There exist an isomorphism of varieties? $$\mathbb{P}^n\times\mathbb{P}^m \rightarrow \mathbb{P}^{n+m}$$

I am considering $\mathbb{P}^n\times\mathbb{P}^m$ as the product in the category of varieties.

Answer 1

I) The varieties $\mathbb P^1\times \mathbb P^1$ and $\mathbb P^2$ have subvarieties behaving differently and can thus not be isomorphic:

a) In $\mathbb P^1\times \mathbb P^1$ there exist two irreducible subvarieties which are are not points but are nevertheless disjoint, namely $\{a\}\times \mathbb P^1$ and $\{b\}\times \mathbb P^1$ for $a\neq b\in \mathbb P^1$.
b) If you take two different irreducible subvarieties $X,Y\subset \mathbb P^2_k$ which are not reduced to points they have non-empty intersection: $X\cap Y\neq \emptyset$.

Assertion b) results from elementary elimination theory and does not require Bézout's theorem with its subtle notion of intersection multiplicity. It requires however that $k$ be algebraically closed.

II) If $k$ is not algebraically closed you can go over to an algebraic closure of $k$ but this "change of basis" is generally not studied in elementary algebraic geometry.
For the non algebraically closed field $k=\mathbb R$ however, the topological manifolds underlying $\mathbb P^{n+m}_\mathbb R$ and $\mathbb P^n_\mathbb R\times \mathbb P^m_\mathbb R$ are not even homeomorphic, since their fundamental groups are respectively $\mathbb Z/2$ and $\mathbb Z/2 \times \mathbb Z/2 $.
So these algebraic varieties are a fortiori not isomorphic.
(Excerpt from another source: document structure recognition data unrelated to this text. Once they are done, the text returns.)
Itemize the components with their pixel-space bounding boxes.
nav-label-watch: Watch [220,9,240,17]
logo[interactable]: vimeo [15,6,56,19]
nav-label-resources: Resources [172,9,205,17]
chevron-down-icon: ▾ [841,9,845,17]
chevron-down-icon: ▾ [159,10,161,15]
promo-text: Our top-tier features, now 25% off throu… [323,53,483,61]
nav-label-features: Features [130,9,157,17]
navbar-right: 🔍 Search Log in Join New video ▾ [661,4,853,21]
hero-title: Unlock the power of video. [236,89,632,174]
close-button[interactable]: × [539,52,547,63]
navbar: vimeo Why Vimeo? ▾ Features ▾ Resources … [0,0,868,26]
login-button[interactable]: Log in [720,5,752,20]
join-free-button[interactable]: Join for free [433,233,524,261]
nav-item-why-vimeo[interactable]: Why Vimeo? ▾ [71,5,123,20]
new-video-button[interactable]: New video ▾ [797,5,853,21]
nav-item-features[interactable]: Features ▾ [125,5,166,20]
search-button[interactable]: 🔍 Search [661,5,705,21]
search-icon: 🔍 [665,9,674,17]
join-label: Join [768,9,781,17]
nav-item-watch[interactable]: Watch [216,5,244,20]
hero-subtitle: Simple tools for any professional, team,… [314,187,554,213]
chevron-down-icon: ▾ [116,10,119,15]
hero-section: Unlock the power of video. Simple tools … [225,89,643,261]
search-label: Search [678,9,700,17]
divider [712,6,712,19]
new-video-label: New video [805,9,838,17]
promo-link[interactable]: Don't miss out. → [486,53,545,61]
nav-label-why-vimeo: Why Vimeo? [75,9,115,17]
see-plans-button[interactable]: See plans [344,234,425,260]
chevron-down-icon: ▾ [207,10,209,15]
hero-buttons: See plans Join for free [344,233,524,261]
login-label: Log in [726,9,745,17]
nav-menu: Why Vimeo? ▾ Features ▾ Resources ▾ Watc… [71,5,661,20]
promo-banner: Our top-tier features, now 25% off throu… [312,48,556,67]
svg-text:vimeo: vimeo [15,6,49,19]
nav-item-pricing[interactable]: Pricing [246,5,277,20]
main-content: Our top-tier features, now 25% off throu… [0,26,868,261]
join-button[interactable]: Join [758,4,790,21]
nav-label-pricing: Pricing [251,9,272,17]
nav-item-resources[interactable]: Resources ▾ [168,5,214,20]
III) For general values of $n,m$ more sophisticated methods are necessary over general fields.
For example one can use Picard groups: $\text {Pic} (\mathbb P^n\times \mathbb P^m)=\mathbb Z\times \mathbb Z$, whereas $\text {Pic} (\mathbb P^{m+n})=\mathbb Z$

Edit
The result $\text {Pic} (\mathbb P^{m+n})=\mathbb Z$ is proved in detail in Hartshorne's Algebraic Geometry, Chapter II, Proposition 6.4.
The result $\text {Pic} (\mathbb P^n\times \mathbb P^m)=\mathbb Z\times \mathbb Z$ follows from the general result of Chapter III, Exercise 12.6, page 292. See also here.
There are probably more elementary references and I would be grateful to any user who would indicate one.

Answer 2

These spaces are not isomorphic, so you won't find an isomorphism.

I'm not sure what the best way to see this is if you don't know much algebraic geometry. Heuristically, you can note that, topologically, $\mathbb{RP}^1 \times \mathbb{RP}^1$ is a torus, whereas $\mathbb{RP}^2$ is a non-orientable surface, but I guess you could object that that doesn't actually prove anything in algebraic geometry...
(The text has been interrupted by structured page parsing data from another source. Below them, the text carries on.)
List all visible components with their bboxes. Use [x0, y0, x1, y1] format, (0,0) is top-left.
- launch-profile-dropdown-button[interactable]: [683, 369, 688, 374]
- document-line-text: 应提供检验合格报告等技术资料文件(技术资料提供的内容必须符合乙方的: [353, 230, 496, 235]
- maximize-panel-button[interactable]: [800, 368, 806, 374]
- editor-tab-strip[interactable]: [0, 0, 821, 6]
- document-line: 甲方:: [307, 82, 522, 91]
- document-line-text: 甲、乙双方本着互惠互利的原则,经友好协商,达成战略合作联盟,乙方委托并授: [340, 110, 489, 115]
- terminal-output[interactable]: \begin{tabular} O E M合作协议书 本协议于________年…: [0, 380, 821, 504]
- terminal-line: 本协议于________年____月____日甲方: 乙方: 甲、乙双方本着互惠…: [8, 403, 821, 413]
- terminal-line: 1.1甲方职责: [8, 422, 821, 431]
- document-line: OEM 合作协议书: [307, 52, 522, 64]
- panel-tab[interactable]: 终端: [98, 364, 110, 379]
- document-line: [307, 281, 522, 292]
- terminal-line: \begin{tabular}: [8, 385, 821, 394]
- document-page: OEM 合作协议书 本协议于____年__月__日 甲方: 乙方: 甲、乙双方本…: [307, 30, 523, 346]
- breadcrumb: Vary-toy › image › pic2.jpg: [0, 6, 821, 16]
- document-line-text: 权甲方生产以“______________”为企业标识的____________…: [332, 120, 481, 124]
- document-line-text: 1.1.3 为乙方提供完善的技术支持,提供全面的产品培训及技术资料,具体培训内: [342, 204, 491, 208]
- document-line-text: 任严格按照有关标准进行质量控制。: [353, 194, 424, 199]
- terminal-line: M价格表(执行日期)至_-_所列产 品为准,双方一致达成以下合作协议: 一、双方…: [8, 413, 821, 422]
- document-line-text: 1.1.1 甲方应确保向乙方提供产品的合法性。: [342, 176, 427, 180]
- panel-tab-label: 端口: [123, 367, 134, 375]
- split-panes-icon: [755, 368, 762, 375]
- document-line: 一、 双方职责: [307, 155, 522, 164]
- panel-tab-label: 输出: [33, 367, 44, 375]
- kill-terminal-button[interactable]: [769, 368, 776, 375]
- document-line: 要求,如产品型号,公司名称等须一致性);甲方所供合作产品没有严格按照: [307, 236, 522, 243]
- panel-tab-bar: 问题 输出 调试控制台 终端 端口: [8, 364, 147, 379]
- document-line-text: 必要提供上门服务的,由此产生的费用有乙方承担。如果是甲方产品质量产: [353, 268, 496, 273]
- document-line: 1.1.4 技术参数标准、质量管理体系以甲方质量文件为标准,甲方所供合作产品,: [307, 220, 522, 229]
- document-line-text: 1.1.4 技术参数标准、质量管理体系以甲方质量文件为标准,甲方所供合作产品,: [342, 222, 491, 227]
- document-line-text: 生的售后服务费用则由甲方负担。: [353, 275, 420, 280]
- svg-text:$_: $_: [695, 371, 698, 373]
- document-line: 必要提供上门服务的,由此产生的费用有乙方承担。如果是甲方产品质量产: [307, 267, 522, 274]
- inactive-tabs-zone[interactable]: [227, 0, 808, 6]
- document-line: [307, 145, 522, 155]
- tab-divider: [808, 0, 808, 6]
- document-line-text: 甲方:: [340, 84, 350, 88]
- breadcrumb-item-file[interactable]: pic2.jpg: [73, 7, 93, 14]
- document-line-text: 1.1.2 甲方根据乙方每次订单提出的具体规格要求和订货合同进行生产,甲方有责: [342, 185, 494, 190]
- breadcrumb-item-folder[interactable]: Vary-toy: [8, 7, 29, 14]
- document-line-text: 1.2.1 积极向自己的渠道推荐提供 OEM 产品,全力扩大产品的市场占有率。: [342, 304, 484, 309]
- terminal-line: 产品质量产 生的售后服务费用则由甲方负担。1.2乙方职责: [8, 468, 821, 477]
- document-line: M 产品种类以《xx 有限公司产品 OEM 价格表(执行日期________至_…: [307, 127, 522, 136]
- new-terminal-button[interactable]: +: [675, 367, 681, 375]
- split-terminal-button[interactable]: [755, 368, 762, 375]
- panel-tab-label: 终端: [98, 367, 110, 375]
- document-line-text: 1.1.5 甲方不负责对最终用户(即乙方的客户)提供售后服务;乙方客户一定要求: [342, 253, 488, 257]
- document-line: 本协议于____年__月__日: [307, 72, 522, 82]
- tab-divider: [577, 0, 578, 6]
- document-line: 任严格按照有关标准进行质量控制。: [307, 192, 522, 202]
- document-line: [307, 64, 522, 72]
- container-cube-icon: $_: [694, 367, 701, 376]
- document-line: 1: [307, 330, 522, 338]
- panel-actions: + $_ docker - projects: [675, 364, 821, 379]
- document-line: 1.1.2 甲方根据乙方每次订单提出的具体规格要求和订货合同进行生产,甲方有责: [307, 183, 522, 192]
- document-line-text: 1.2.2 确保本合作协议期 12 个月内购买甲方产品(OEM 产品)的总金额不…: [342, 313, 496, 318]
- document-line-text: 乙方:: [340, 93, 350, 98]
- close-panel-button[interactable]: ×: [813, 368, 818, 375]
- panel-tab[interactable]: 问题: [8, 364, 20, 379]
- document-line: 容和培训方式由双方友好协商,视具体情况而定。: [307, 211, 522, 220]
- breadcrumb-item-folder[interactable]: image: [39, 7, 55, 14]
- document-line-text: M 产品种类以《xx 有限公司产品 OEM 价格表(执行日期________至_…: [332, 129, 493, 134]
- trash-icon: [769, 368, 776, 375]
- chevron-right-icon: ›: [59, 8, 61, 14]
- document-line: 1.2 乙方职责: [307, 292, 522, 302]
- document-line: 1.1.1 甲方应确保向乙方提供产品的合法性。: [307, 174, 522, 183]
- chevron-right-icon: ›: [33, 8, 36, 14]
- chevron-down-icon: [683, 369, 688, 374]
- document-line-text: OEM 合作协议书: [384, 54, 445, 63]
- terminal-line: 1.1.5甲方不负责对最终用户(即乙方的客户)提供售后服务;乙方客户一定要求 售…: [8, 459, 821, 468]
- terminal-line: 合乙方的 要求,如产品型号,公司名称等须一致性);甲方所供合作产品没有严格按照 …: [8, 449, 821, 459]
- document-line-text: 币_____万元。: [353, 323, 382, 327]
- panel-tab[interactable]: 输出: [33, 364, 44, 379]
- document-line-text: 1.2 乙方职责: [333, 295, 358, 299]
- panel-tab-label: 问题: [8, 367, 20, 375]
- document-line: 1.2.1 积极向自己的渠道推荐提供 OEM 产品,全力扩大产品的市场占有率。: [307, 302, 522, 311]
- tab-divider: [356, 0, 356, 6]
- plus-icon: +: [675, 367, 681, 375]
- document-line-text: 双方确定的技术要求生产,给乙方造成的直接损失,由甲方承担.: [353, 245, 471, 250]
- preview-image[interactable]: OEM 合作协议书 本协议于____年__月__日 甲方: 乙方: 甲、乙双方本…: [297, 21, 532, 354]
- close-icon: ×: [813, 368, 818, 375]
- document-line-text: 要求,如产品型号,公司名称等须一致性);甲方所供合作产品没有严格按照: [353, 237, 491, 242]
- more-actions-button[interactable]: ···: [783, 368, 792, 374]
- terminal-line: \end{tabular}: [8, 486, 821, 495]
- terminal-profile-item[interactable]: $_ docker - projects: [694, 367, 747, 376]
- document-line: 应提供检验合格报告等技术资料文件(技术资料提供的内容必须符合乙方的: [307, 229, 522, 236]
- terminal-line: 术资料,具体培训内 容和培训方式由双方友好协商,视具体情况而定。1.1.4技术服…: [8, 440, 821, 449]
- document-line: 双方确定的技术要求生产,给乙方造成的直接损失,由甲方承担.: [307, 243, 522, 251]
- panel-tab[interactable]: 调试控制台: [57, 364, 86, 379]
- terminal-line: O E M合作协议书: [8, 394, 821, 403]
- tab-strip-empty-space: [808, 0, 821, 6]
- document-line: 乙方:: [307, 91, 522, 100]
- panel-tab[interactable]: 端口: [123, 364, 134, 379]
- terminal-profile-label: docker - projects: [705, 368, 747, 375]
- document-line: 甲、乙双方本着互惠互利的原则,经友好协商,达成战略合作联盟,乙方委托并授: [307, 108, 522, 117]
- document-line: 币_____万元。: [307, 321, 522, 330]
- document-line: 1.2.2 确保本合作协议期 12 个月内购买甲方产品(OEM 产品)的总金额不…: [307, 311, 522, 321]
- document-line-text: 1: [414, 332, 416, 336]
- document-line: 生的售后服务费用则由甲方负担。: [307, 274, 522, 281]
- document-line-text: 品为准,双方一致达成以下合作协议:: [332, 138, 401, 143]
You can embed $\mathbb{P}^1 \times \mathbb{P}^1$ in $\mathbb{P}^3$ via the Segre embedding and compare it to $\mathbb{P}^2$, but that comparison may take more machinery than you're familiar with.

Answer 3

A partial answer ; I'll get to the rest.

If by $\mathbb P $ you refer to the case of Real projective space, then , if both m,n are odd, their sum is even, which cannot happen, since Real projective spaces $\mathbb RP^n$ are orientable iff n is odd; the product of orientable manifolds is orientable, e.g., by Kunneth's theorem, the top homology over the integers is $\mathbb Z$.

You can rule out many other cases where both $m,n$ are even, since then $m+n$ will be even, and, by, e.g., Wikipedia, $H_p (\mathbb P^n(\mathbb R))$ = (over the integers)
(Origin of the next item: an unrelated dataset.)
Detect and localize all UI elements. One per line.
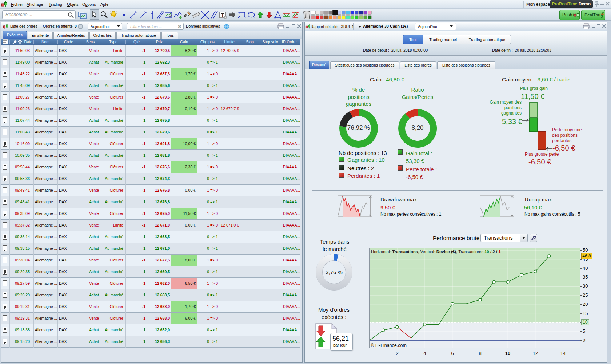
svg-text:T: T [221, 12, 224, 18]
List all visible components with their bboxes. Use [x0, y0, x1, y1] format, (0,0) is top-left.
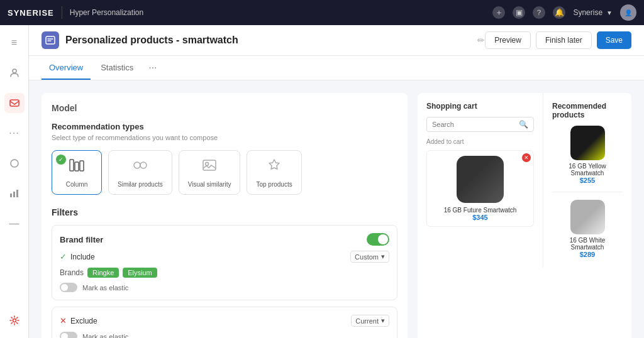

1) $\mathbb Z/2$ , for $p<n $ , when p is odd.

2) $\mathbb Z$ , for n , when n is odd

3) $0$ for n, when n is even.

4)$\mathbb Z$ , for $p=0$;

Then, for $m+n$>$k$> $max$ {$n,m$} and k odd,

We will have $H_k(\mathbb (P^n \times \mathbb P^m, \mathbb Z))= \mathbb Z/2(+)Z/2$ , $\neq$ $H^k(\mathbb P^{n+m}, \mathbb Z )=\mathbb Z/2$ .

So the two are not even homotopically-equivalent , at least most of the time.